Earlier, Mrs Dowler and her husband Bob were the first witnesses to give evidence and said the hacking of Milly's phone had given them false hope that she was still alive.

She said they had called the 13-year-old's phone repeatedly in the weeks after she went missing, but the voicemail had become full.

Mrs Dowler said she could access it again later on because some of the messages were deleted after the detective working for the News of the World (NoW) had hacked the phone number.

And she recalled telling friends "she's picked up her voicemail, she's picked up her voicemail".

Media caption,

Sally Dowler describes how she thought Milly was alive when her voicemail clicked in.

She added: "When we heard about the hacking that was the first thing I thought."

The private detective concerned, Glenn Mulcaire, later issued a statement denying he had been responsible for deleting messages from Milly's mobile.

It was nine years later during the trial of their daughter's killer that they were told by police her phone had been hacked.

Milly was murdered after being abducted on her way home from school in Walton-on-Thames, Surrey, in March 2002.

Her killer - former nightclub bouncer Levi Bellfield - was found guilty in June 2011 and given a whole life prison tariff.

Mrs Dowler told the inquiry: "As soon as I was told it was about phone hacking, literally I didn't sleep for about three nights because you replay everything in your mind and just think, 'oh, that makes sense now, that makes sense'."

The couple also described how they were secretly photographed as they privately reconstructed Milly's last walk, seven weeks after she disappeared.

Mrs Dowler said: "We put out missing leaflets and a telephone number. That number had changed and I was checking to see if the right poster was up and I was touching the posters to see if they were the right ones.

"That Sunday, that photo appeared in the News of the World. I remember seeing it and I was really cross. They had obviously taken the photo with some sort of telephoto lens. How on earth did they know we were doing the walk on that day?

'Private grief'

"It felt like such an intrusion into a really, really private grief moment."

Mr Dowler was asked what he would say to NoW publisher News International.

He told the inquiry: "We would sincerely hope that News International and other media organisations would look very carefully how they procure, how they obtain information about stories.

Media caption,

Hugh Grant told the inquiry that a girlfriend was pursued by the press during her pregnancy

"Obviously, the ramifications are far greater than what appears in the press."
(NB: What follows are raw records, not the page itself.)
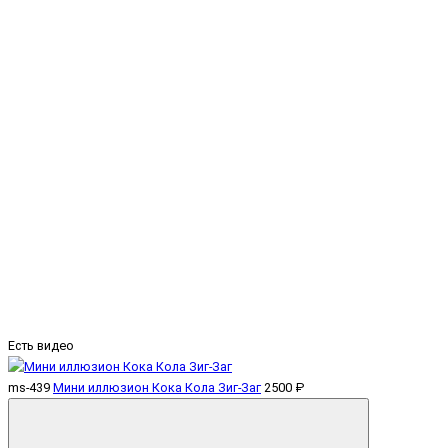
Есть видео
ms-439
Мини иллюзион Кока Кола Зиг-Заг
2500 ₽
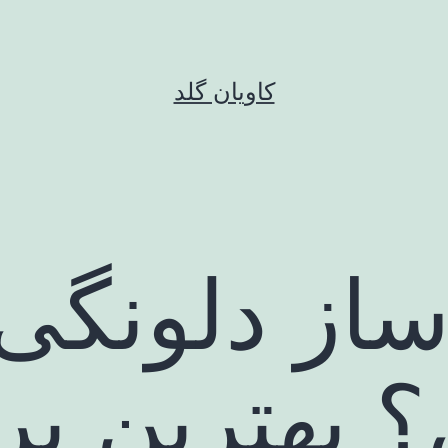
کاویان گلد
از دلونگی 
؟ بهترین بر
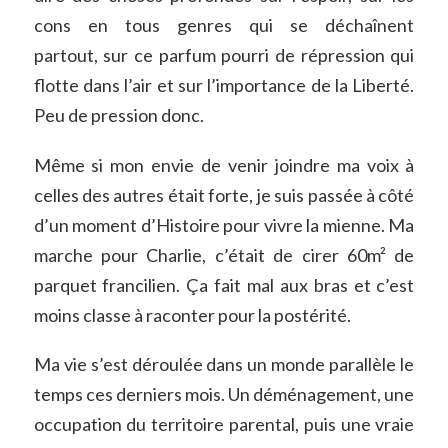
cons en tous genres qui se déchaînent
partout, sur ce parfum pourri de répression qui
flotte dans l’air et sur l’importance de la Liberté.
Peu de pression donc.
Même si mon envie de venir joindre ma voix à
celles des autres était forte, je suis passée à côté
d’un moment d’Histoire pour vivre la mienne. Ma
marche pour Charlie, c’était de cirer 60m² de
parquet francilien. Ça fait mal aux bras et c’est
moins classe à raconter pour la postérité.
Ma vie s’est déroulée dans un monde parallèle le
temps ces derniers mois. Un déménagement, une
occupation du territoire parental, puis une vraie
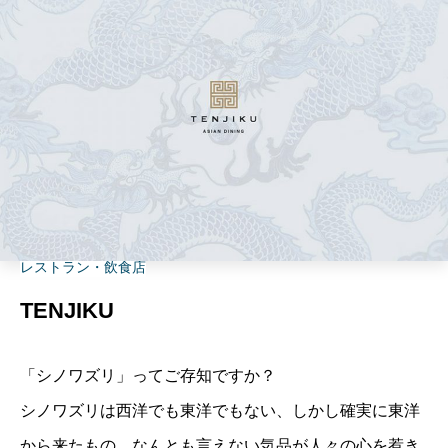
レストラン・飲食店
TENJIKU
「シノワズリ」ってご存知ですか？
シノワズリは西洋でも東洋でもない、しかし確実に東洋
から来たもの。なんとも言えない気品が人々の心を惹き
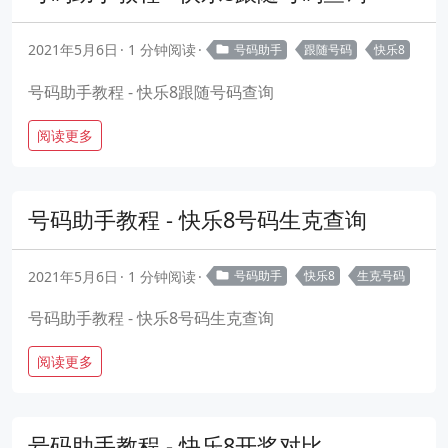
2021年5月6日
1 分钟阅读
号码助手
跟随号码
快乐8
号码助手教程 - 快乐8跟随号码查询
阅读更多
号码助手教程 - 快乐8号码生克查询
2021年5月6日
1 分钟阅读
号码助手
快乐8
生克号码
号码助手教程 - 快乐8号码生克查询
阅读更多
号码助手教程 - 快乐8开奖对比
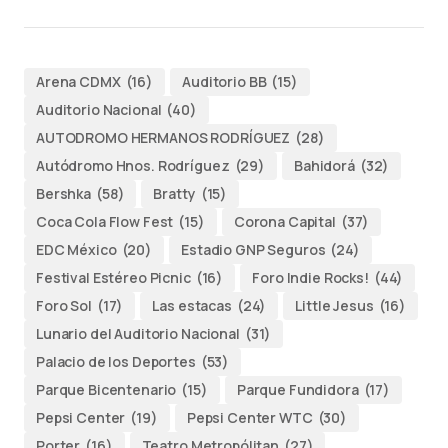
Arena CDMX
(16)
Auditorio BB
(15)
Auditorio Nacional
(40)
AUTODROMO HERMANOS RODRÍGUEZ
(28)
Autódromo Hnos. Rodríguez
(29)
Bahidorá
(32)
Bershka
(58)
Bratty
(15)
Coca Cola Flow Fest
(15)
Corona Capital
(37)
EDC México
(20)
Estadio GNP Seguros
(24)
Festival Estéreo Picnic
(16)
Foro Indie Rocks!
(44)
Foro Sol
(17)
Las estacas
(24)
Little Jesus
(16)
Lunario del Auditorio Nacional
(31)
Palacio de los Deportes
(53)
Parque Bicentenario
(15)
Parque Fundidora
(17)
Pepsi Center
(19)
Pepsi Center WTC
(30)
Porter
(16)
Teatro Metropólitan
(27)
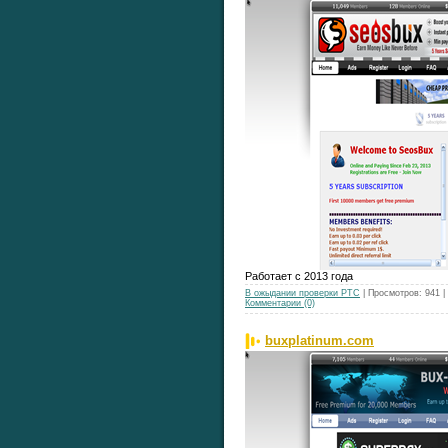
Работает с 2013 года
В ожыдании проверки РТС
| Просмотров: 941 
Комментарии (0)
buxplatinum.com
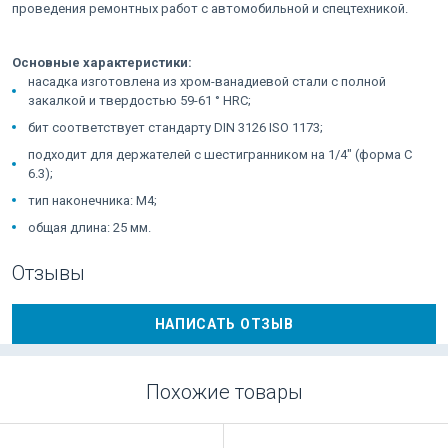
проведения ремонтных работ с автомобильной и спецтехникой.
Основные характеристики:
насадка изготовлена из хром-ванадиевой стали с полной
закалкой и твердостью 59-61 ° HRC;
бит соответствует стандарту DIN 3126 ISO 1173;
подходит для держателей с шестигранником на 1/4" (форма C
6.3);
тип наконечника: M4;
общая длина: 25 мм.
Отзывы
НАПИСАТЬ ОТЗЫВ
Похожие товары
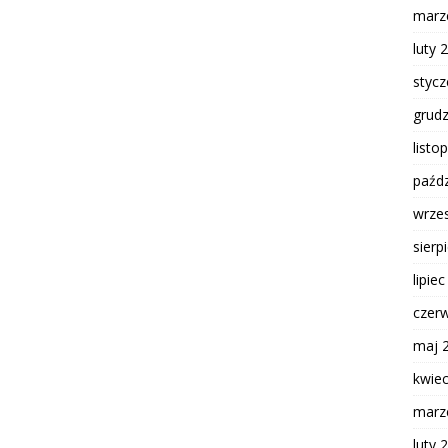
marz
luty 
styc
grud
listo
paźdz
wrze
sierp
lipie
czer
maj 
kwie
marz
luty 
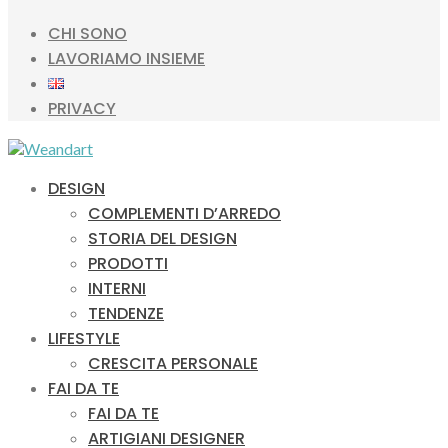
CHI SONO
LAVORIAMO INSIEME
PRIVACY
DESIGN
COMPLEMENTI D’ARREDO
STORIA DEL DESIGN
PRODOTTI
INTERNI
TENDENZE
LIFESTYLE
CRESCITA PERSONALE
FAI DA TE
FAI DA TE
ARTIGIANI DESIGNER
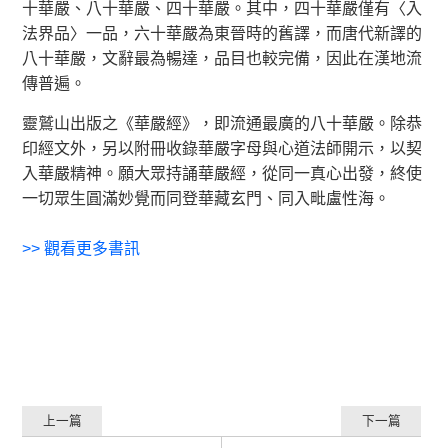
十華嚴、八十華嚴、四十華嚴。其中，四十華嚴僅有〈入
法界品〉一品，六十華嚴為東晉時的舊譯，而唐代新譯的
八十華嚴，文辭最為暢達，品目也較完備，因此在漢地流
傳普遍。
靈鷲山出版之《華嚴經》，即流通最廣的八十華嚴。除恭
印經文外，另以附冊收錄華嚴字母與心道法師開示，以契
入華嚴精神。願大眾持誦華嚴經，從同一真心出發，終使
一切眾生圓滿妙覺而同登華藏玄門、同入毗盧性海。
>>
觀看更多書訊
上一篇
下一篇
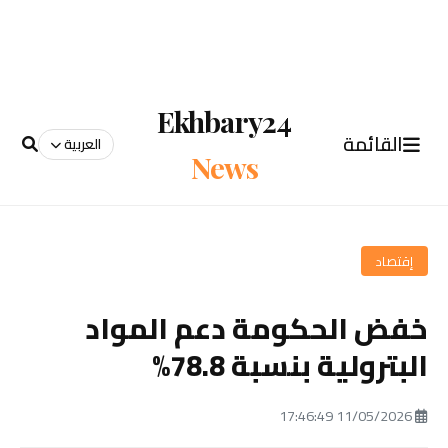
Ekhbary24
القائمة
العربية
News
إقتصاد
خفض الحكومة دعم المواد
البترولية بنسبة 78.8%
11/05/2026 17:46:49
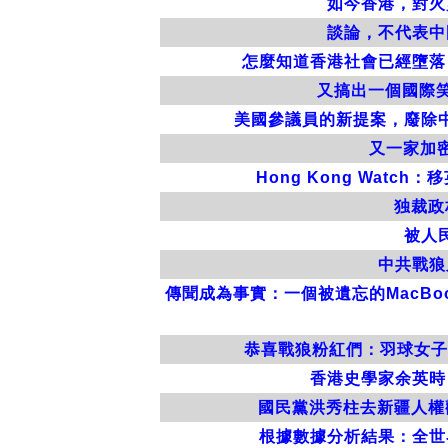
如今香港，對火
談論，不代表中
怎麼知道香港社會已經墮落
又搞出一個國際
美國參議員的新提案，廢除
又一家加密
Hong Kong Wa
独裁政
被人
中共戰狼
傳聞成為事實：一個被遺忘的MacBo
恭喜戰狼粉紅們：羽球女子
香港史學家余英時
國民黨洪秀柱去新疆人權
根據數據分析結果：全世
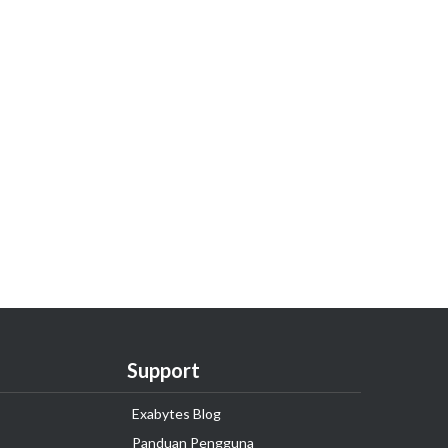
Support
Exabytes Blog
Panduan Pengguna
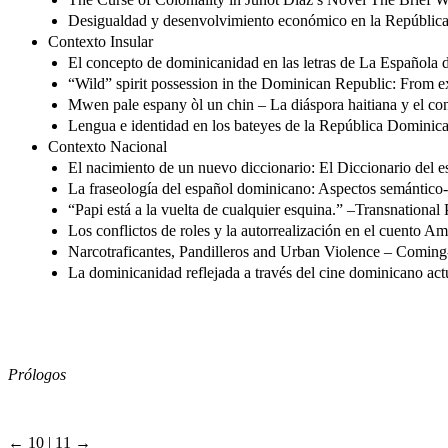
Desigualdad y desenvolvimiento económico en la República D
Contexto Insular
El concepto de dominicanidad en las letras de La Española 
“Wild” spirit possession in the Dominican Republic: From exp
Mwen pale espany òl un chin – La diáspora haitiana y el co
Lengua e identidad en los bateyes de la República Domini
Contexto Nacional
El nacimiento de un nuevo diccionario: El Diccionario del
La fraseología del español dominicano: Aspectos semántico-
“Papi está a la vuelta de cualquier esquina.” –Transnationa
Los conflictos de roles y la autorrealización en el cuento
Narcotraficantes, Pandilleros and Urban Violence – Comin
La dominicanidad reflejada a través del cine dominicano act
Prólogos
← 10 | 11 →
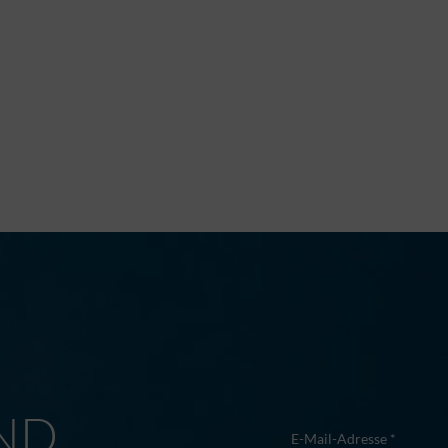
M
ND
E-Mail-Adresse *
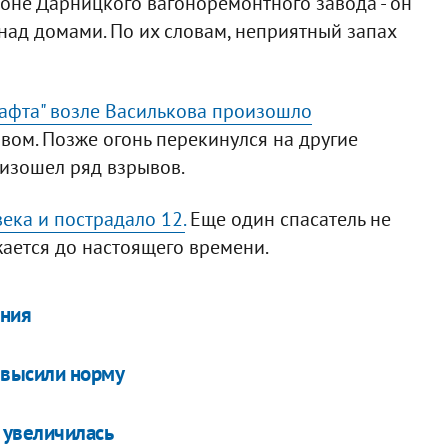
оне Дарницкого вагоноремонтного завода - он
 над домами. По их словам, неприятный запах
афта" возле Василькова произошло
вом. Позже огонь перекинулся на другие
оизошел ряд взрывов.
ека и пострадало 12.
Еще один спасатель не
ается до настоящего времени.
ения
евысили норму
 увеличилась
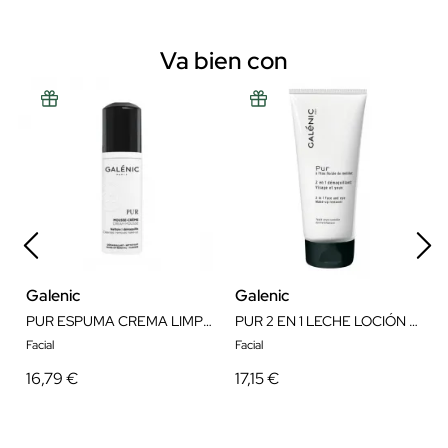
Va bien con
Galenic
Galenic
PUR ESPUMA CREMA LIMPIADORA 2 EN 150ML
PUR 2 EN 1 LECHE LOCIÓN DESMAQUILLANTE ROSTRO Y OJOS 200ML
Facial
Facial
16,79 €
17,15 €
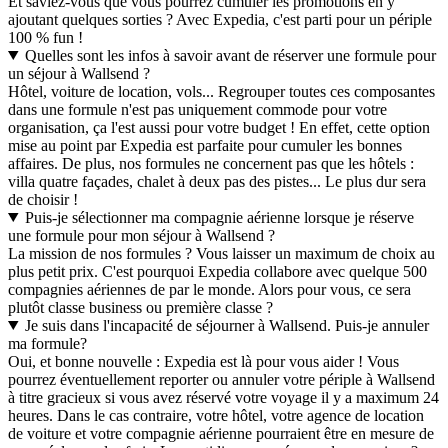
Et saviez-vous que vous pourrez cumuler les promotions en y
ajoutant quelques sorties ? Avec Expedia, c'est parti pour un périple
100 % fun !
Quelles sont les infos à savoir avant de réserver une formule pour
un séjour à Wallsend ?
Hôtel, voiture de location, vols... Regrouper toutes ces composantes
dans une formule n'est pas uniquement commode pour votre
organisation, ça l'est aussi pour votre budget ! En effet, cette option
mise au point par Expedia est parfaite pour cumuler les bonnes
affaires. De plus, nos formules ne concernent pas que les hôtels :
villa quatre façades, chalet à deux pas des pistes... Le plus dur sera
de choisir !
Puis-je sélectionner ma compagnie aérienne lorsque je réserve
une formule pour mon séjour à Wallsend ?
La mission de nos formules ? Vous laisser un maximum de choix au
plus petit prix. C'est pourquoi Expedia collabore avec quelque 500
compagnies aériennes de par le monde. Alors pour vous, ce sera
plutôt classe business ou première classe ?
Je suis dans l'incapacité de séjourner à Wallsend. Puis-je annuler
ma formule?
Oui, et bonne nouvelle : Expedia est là pour vous aider ! Vous
pourrez éventuellement reporter ou annuler votre périple à Wallsend
à titre gracieux si vous avez réservé votre voyage il y a maximum 24
heures. Dans le cas contraire, votre hôtel, votre agence de location
de voiture et votre compagnie aérienne pourraient être en mesure de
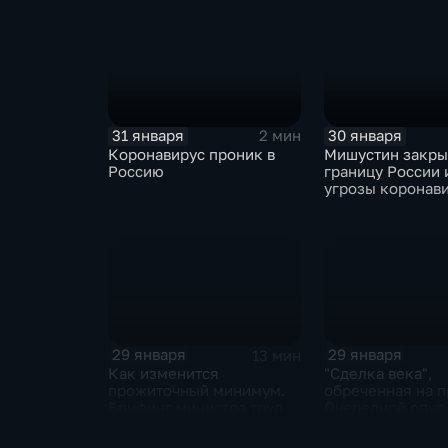
отказаться
31 января
30 января
2 мин
Коронавирус проник в
Мишустин закр
Россию
границу России 
угрозы коронав
29 января
29 января
13 мин
Как изменится
"Сделка века",
прожиточный минимум.
обреченная на п
Брифинг министра труда
Очередной опус
и соцзащиты Антона
Жанр: политиче
Котякова
фантастика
The inquiry also heard from Graham Shear, a lawyer who represents celebrities and who is an alleged victim of the practice himself.

He said he was shocked to discover that reporters had turned up outside his home moments before he was due to meet clients there.

He also said papers that published "kiss and tell" stories consciously assessed whether the potential costs in damages outweighed the revenues that could be gained through extra sales.

Writer and campaigner Joan Smith told the inquiry she believed her phone was hacked while she was in a relationship with the MP Denis MacShane.

She said: "The tabloid press seems to live in a 1950s world where everyone is supposed to get married and stay married and anything that happens outside that is a story.

"I think we have a tabloid press which is almost infantile in its attitude towards sex and private life."

Prime Minister David Cameron set up the inquiry before Lord Justice Leveson in July in response to revelations that the NoW hacked Milly's phone.